--- Supplied material Enclosed Below ---

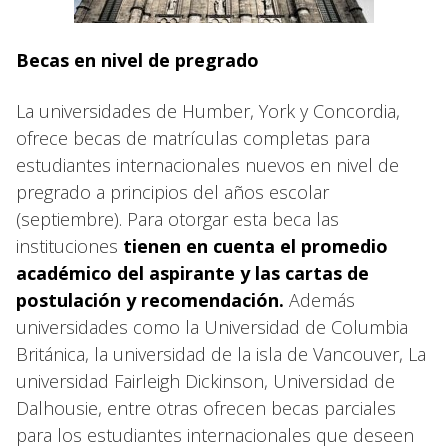
Becas en nivel de pregrado
La universidades de Humber, York y Concordia,
ofrece becas de matrículas completas para
estudiantes internacionales nuevos en nivel de
pregrado a principios del años escolar
(septiembre). Para otorgar esta beca las
instituciones
tienen en cuenta el promedio
académico del aspirante y las cartas de
postulación y recomendación.
Además
universidades como la Universidad de Columbia
Británica, la universidad de la isla de Vancouver, La
universidad Fairleigh Dickinson, Universidad de
Dalhousie, entre otras ofrecen becas parciales
para los estudiantes internacionales que deseen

--- End of Enclosed Supplied material ---

**Task item**:
Would you return, unchanged, the lines from the one containing "postulación y recomendación." through the end of the entries?

**Expected answer**:
postulación y recomendación.
Además
universidades como la Universidad de Columbia
Británica, la universidad de la isla de Vancouver, La
universidad Fairleigh Dickinson, Universidad de
Dalhousie, entre otras ofrecen becas parciales
para los estudiantes internacionales que deseen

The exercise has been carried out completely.